Time Complexity: ~\mathcal O(N \cdot N!)~

For Subtask 2, the intended approach is brute-forcing subsets. Another approach that probably works is randomly selecting permutations and checking them.

Time Complexity: ~\mathcal O(N^2 \cdot 2^N)~

Now to obtain ~50\%~ on any subtask, consider the smallest possible value ~s~ such that ~A_K=s~ and the largest possible value ~t~ such that ~A_K=t~. It is not hard to see that these values are obtained when the frequencies are sorted from largest to smallest and smallest to largest respectively.
What is not clear is why ~A_K~ can be equal to ~r~ for ~s \le r \le t~. However, this is a programming competition, so submitting this will obtain ~50\%~ without any need of understanding it.

Time Complexity: ~\mathcal O(N \log N)~

For Subtask 3, 4, and 5, we prove the above claim. Start with the frequencies sorted from smallest to largest and bubble-sort them until they are from largest to smallest. So two adjacent frequencies get swapped, and only if ~F_i>F_j~ and ~i>j~. It is easy to see that a swap either does not alter ~A_K~ or it increases it by exactly ~1~. Since it starts at ~s~ and ends at ~t~, then clearly, it reaches every value between ~s~ and ~t~. So it is proved.

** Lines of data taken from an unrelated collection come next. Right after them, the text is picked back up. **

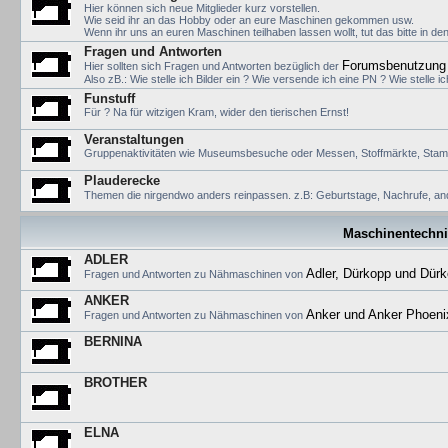
Hier können sich neue Mitglieder kurz vorstellen.
Wie seid ihr an das Hobby oder an eure Maschinen gekommen usw.
Wenn ihr uns an euren Maschinen teilhaben lassen wollt, tut das bitte in d
Fragen und Antworten
Forumsbenutzung
Hier sollten sich Fragen und Antworten bezüglich der
Also zB.: Wie stelle ich Bilder ein ? Wie versende ich eine PN ? Wie stelle i
Funstuff
Für ? Na für witzigen Kram, wider den tierischen Ernst!
Veranstaltungen
Gruppenaktivitäten wie Museumsbesuche oder Messen, Stoffmärkte, Stamm
Plauderecke
Themen die nirgendwo anders reinpassen. z.B: Geburtstage, Nachrufe, a
Maschinentechni
ADLER
Adler, Dürkopp und Dürk
Fragen und Antworten zu Nähmaschinen von
ANKER
Anker und Anker Phoeni
Fragen und Antworten zu Nähmaschinen von
BERNINA
BROTHER
ELNA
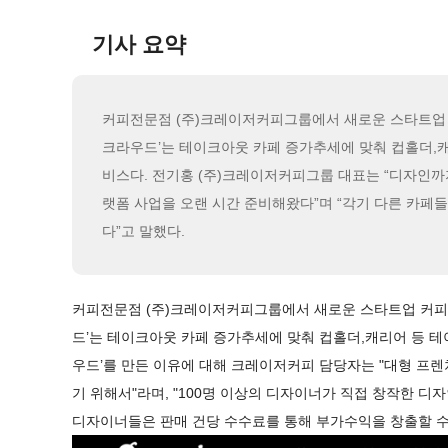
기사 요약
커피전문점 (주)크레이저커피그룹에서 새로운 스타트업 커피 콘
크라우드’는 테이크아웃 카페 증가추세에 맞춰 컵홀더,
비스다. 전기홍 (주)크레이저커피그룹 대표는 “디자인까
랫폼 사업을 오랜 시간 준비해왔다”며 “각기 다른 카페
다”고 말했다.
커피전문점 (주)크레이저커피그룹에서 새로운 스타트업 커피 
드’는 테이크아웃 카페 증가추세에 맞춰 컵홀더,캐리어 등 
우드’를 만든 이유에 대해 크레이저커피 담당자는 "대형 프
기 위해서"라며, "100명 이상의 디자이너가 직접 창작한 디
디자이너들은 판매 건당 수수료를 통해 부가수익을 창출할 수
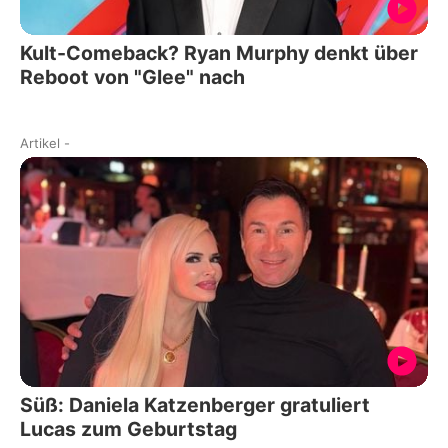
Kult-Comeback? Ryan Murphy denkt über
Reboot von "Glee" nach
Artikel
-
Süß: Daniela Katzenberger gratuliert
Lucas zum Geburtstag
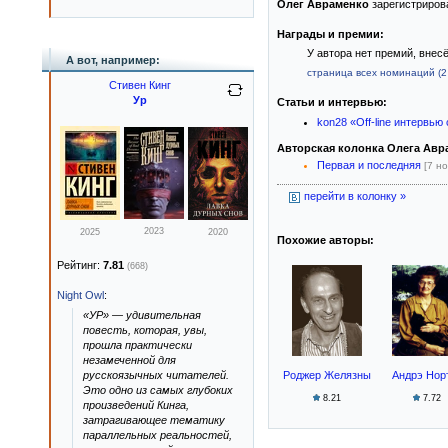
Олег Авраменко
зарегистриров
Награды и премии:
У автора нет премий, внес
А вот, например:
страница всех номинаций (2 
Стивен Кинг
Ур
Статьи и интервью:
kon28 «Off-line интервь
Авторская колонка Олега Авр
Первая и последняя
[7 но
перейти в колонку »
2023
2025
2020
Похожие авторы:
Рейтинг:
7.81
(668)
Night Owl
:
«УР» — удивительная
повесть, которая, увы,
прошла практически
незамеченной для
Роджер Желязны
Андрэ Нор
русскоязычных читателей.
Это одно из самых глубоких
8.21
7.72
произведений Кинга,
затрагивающее тематику
параллельных реальностей,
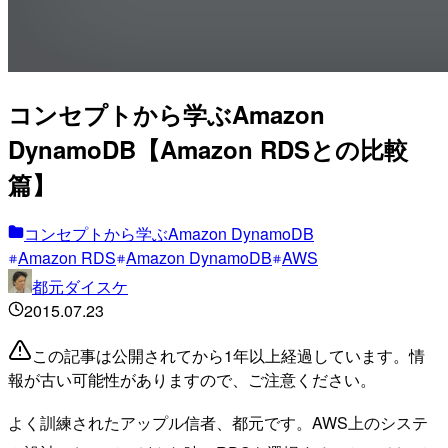
コンセプトから学ぶAmazon
DynamoDB【Amazon RDSとの比較
篇】
コンセプトから学ぶAmazon DynamoDB
Amazon RDS
Amazon DynamoDB
AWS
都元ダイスケ
2015.07.23
この記事は公開されてから1年以上経過しています。情
報が古い可能性がありますので、ご注意ください。
よく訓練されたアップル信者、都元です。AWS上のシステ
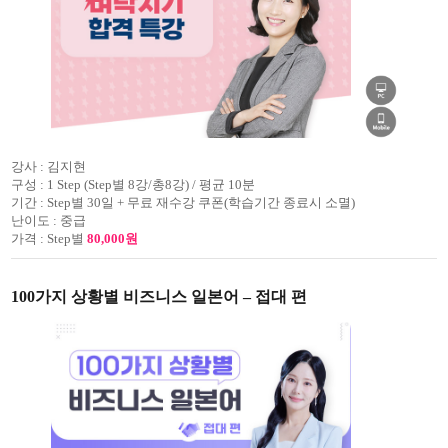
강사 :
김지현
구성 :
1 Step (Step별 8강/총8강) / 평균 10분
기간 :
Step별 30일 + 무료 재수강 쿠폰(학습기간 종료시 소멸)
난이도 :
중급
가격 :
Step별
80,000원
100가지 상황별 비즈니스 일본어 – 접대 편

So for Subtask 3, 4, and 5, we can simulate the bubble sort. For Subtask 3, each swap of the bubble sort is done and each time, all ~N~ values are recomputed. For Subtask 4, the ~N~ values are not recomputed. For Subtask 5, only swaps which affect the ~X~ values are done.

Time Complexity: ~\mathcal O(N^3)~, ~\mathcal O(N^2)~, and ~\mathcal O(N \log N)~

Another approach for Subtask 5 is to sort the frequencies and test every subarray of length ~X~ as ~F_1, F_2, \dots, F_X~. The proof of this is left to the reader.

Time Complexity: ~\mathcal O(N \log N)~